While race organisers cannot control the weather, F1 as the overarching body must ask themselves if it is simply too hot to race there. It is simply not safe enough to hold a race in a place that is too hot for drivers, cars and tyres. This may be a one-off event, yet this has overshadowed the weekend in my opinion.
The safety concerns over whether a tyre could last more than 18 laps is by no means what this sport advocates for. Drivers and teams should not be worried from a safety perspective whether tyres can last such a short time. This not only ruined team strategy but also the element of surprise which makes this sport so engaging. Teams were able to closely predict when drivers would come in for their 3 pitstops.
As a result of the short tyre life the Grand Prix became a 3 stop race. Given other circumstances like rain, this would have been acceptable and entertaining. Yet these tyre changes were based on safety. That is not okay or fair to the teams and drivers. The tyres are not made to operate in the conditions which they did on Sunday and as a result caused a major safety concern not conducive to good racing. The temperature of the track is abnormal and unsafe.

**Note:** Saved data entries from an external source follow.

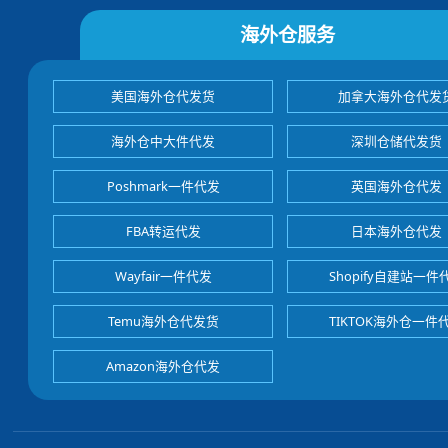
海外仓服务
美国海外仓代发货
加拿大海外仓代发
海外仓中大件代发
深圳仓储代发货
Poshmark一件代发
英国海外仓代发
FBA转运代发
日本海外仓代发
Wayfair一件代发
Shopify自建站一件
Temu海外仓代发货
TIKTOK海外仓一件
Amazon海外仓代发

The track is designed for Moto GP. This matters because motorbikes only have 2 wheels, thus not creating as much heat due to the surface area of the tyres to the track as a 4 wheeled car. This means the track is cooler and graining is less severe. The track got too hot and as a result, the tyres made for Formula 1 cars were not as safe to use as they usually are.
The Drivers
Now I would like to mention arguably the main worry of the weekend. Drivers have retired for different reasons in the past, yet drivers like Logan Sargent were forced out of the race due to extreme dehydration. Ocon was sick in his helmet within the first 15 laps. Other drivers commented on the heat and how they nearly fainted in the car. How is this safe? How can a race where drivers are too hot still be on the calendar next year? During the race, drivers do have the opportunity to drink through water tanks in the car. However, the temperature was so high that the water became so hot it lost its effect and the seats were too hot to sit in. This led to extreme dehydration forcing Sargent out of the race. Without cool water, many of the drivers found the race more taxing than they had trained for. It is common among drivers to train in a sauna to simulate the heat they may face.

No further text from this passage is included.